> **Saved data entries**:
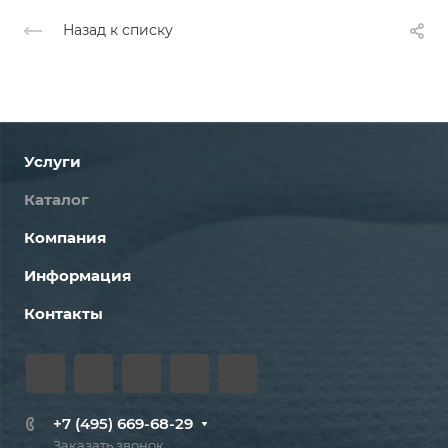
Назад к списку
Услуги
Каталог
Компания
Информация
Контакты
+7 (495) 669-68-29
Заказать звонок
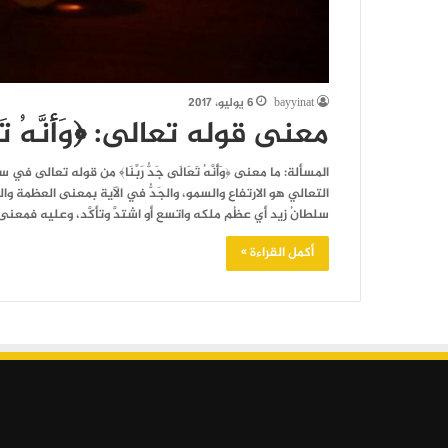
bayyinat
6 يوليو، 2017
معنى قوله تعالى: ﴿وَأَنَّهُ تَعَال
التعالي هو الارتفاع والسمو، والجَدُّ في الآية بمعنى العظمة والجَل
سلطانُ زيد أي عظُم ملكه واتسع أو اشتدَّ وتأكَّد، وعليه فمعنى
أكمل القراءة »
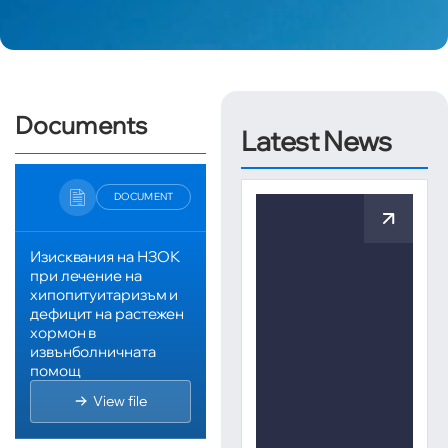
Documents
Latest News
DOCUMENT
Изисквания на НЗОК
при лечение на
хипопитуитаризъм и
дефицит на растежен
хормон в
извънболничната
помощ
View file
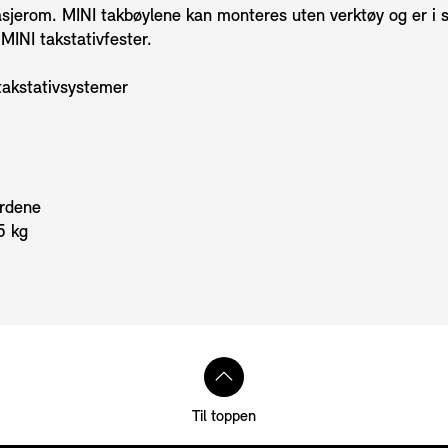
agasjerom. MINI takbøylene kan monteres uten verktøy og er i
 MINI takstativfester.
takstativsystemer
ardene
5 kg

> **Work item**:
The entries above should be written out in full, and any picture in them left out.

> **Reply to the exercise**:
Назад к списку
Услуги
Каталог
Компания
Информация
Контакты
+7 (495) 669-68-29
Заказать звонок
bayyinat
6 يوليو، 2017
معنى قوله تعالى: ﴿وَأَنَّهُ تَعَال
التعالي هو الارتفاع والسمو، والجَدُّ في الآية بمعنى العظمة والجَل
سلطانُ زيد أي عظُم ملكه واتسع أو اشتدَّ وتأكَّد، وعليه فمعنى
أكمل القراءة »
Documents
Latest News
DOCUMENT
Изисквания на НЗОК
при лечение на
хипопитуитаризъм и
дефицит на растежен
хормон в
извънболничната
помощ
View file
agasjerom. MINI takbøylene kan monteres uten verktøy og er i
 MINI takstativfester.
takstativsystemer
ardene
5 kg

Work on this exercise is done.